Italy’s Girovago et Rondella Family Theatre’s Manoviva portrays the five-finger puppet, composed of five elements — a head, two hands and two feet. The two-act show uses no words to narrate the story. The first act transports the viewers to the circus with the jugglery and acrobatics; while the second act is made up of short stories, using no words but a universal language through symbols. At the end of the show, the audience gets a unique opportunity to interact with the puppet themselves.
Two other Indian shows, Hamara Circus, and The Little Prince.
Directed and designed by Mohammed Shameem, Hamara Circus extracts the essence of day-to-day family life in the form of string theatre.
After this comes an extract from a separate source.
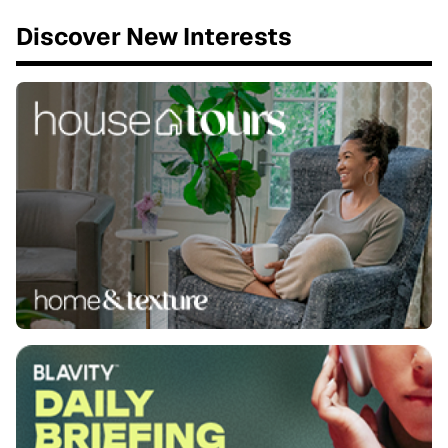
Discover New Interests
Little Prince, directed by the revolutionary face of the contemporary Indian theatre, Arvind Gaur, has actress Rashi Bunny on stage.
Antoine De Saint Exupery’s The Little Prince is a world classic that views the whole panorama of life from a child’s perspective: that is to say, with innocence, sensitivity, honesty and non judgment. “Little Prince It is only with the heart that one can see rightly; what is essential is invisible to the eye. With him we shall arrive to the place… we truly belong. And if one fails to instantly see that spot, do not worry, just believe in him and hear him say,” says Gaur.

ANOTHER ATTRACTION of the festival is a three-day workshop by world famous puppeteer Joan Baixas Arias from Spain at the IHC, beginning February 9. The workshop “Smile-Worldmap”, directed by Baixas in collaboration with Nico Baixas, is an open-format work that can be adapted to the location and the participants. Smile-Worldmap is an introductory workshop on visual theatre, aimed at students and artists interested in the fusion of the rhetoric and grammar of artistic languages. It is a course on the practice and analysis of the resources and tools necessary for the creation of scenes with bodies, images and objects and how to present them to the public. Baixas plans to conduct this workshop in atleast five cities across India, and connect all the identified artistes for new experiments.
But the real delight is the Ishara has opened almost all shows for children as well. What needs to be highlighted is the struggle Pudumjee faces each year for raising sponsorship for the international festival. This annual event of puppets has emerged as a platform for contemporary puppeteers all over the world. Hats off to the spirit and struggle of the Ishara group.